In the last chapter, empty space is a three-dimensional surface that can transmit vibrations, so light waves travel on the surface of space as water waves travel on the surface of a pool.
One might think that adding one dimension to a three-dimensional space adds one new direction but in mathematics, it adds three new directions. In Figure 3.18, each of the three planes that cut through a point in our space has its own quantum direction outside space. Adding a dimension to our space then produces three new quantum directions, all at right angles to each other (Note 1).
Light is a transverse wave that vibrates at right angles to its polarization plane, in a direction outside our space that current physics calls imaginary. But if quantum directions exist, rays of polarized light passing through a point can vibrate in three directions at right angles to each other (Figure 3.18).

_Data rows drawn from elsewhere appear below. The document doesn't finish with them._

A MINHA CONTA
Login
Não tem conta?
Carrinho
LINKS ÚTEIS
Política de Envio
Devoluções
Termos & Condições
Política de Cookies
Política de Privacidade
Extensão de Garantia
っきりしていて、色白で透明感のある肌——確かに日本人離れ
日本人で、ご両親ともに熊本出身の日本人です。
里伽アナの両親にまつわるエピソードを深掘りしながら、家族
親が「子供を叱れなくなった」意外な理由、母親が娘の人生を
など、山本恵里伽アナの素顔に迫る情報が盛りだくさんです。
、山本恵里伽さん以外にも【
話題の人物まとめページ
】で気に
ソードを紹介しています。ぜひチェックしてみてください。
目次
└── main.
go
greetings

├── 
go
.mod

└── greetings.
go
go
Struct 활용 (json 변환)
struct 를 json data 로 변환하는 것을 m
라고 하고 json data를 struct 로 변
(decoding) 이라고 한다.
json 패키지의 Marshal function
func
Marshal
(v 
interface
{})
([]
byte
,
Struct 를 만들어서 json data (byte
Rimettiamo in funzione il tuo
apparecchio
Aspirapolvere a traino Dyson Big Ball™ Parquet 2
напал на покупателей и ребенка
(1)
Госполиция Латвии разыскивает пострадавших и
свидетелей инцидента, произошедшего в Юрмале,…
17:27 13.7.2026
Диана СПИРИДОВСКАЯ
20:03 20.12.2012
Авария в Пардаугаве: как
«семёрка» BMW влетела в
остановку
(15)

Light moving in a given direction however has only two independent ways to vibrate, as its movement axis uses up one dimension. Light then can only polarize in two ways, vertical and horizontal, based on the two independent planes that cut its axis of movement. The quantum directions of these planes are at right angles to each other, so a filter blocking vertical polarized light doesn’t block horizontal polarized light, and vice-versa.
Vertically polarized light vibrates in a quantum direction at right angles to horizontally polarized light, so what blocks one doesn’t block the other, as they are independent vibrations. What then happens when a polarization filter is turned on an angle?
Note 1: If physical space has dimensions (X, Y, Z), let quantum space have dimensions (X, Y, Z, Q), where Q is a fourth quantum dimension. A point in physical space with three orthogonal planes XY, XZ and YZ through it then has three orthogonal quantum directions outside our space. A photon with any polarization plane can vibrate into a quantum direction at right angles to it.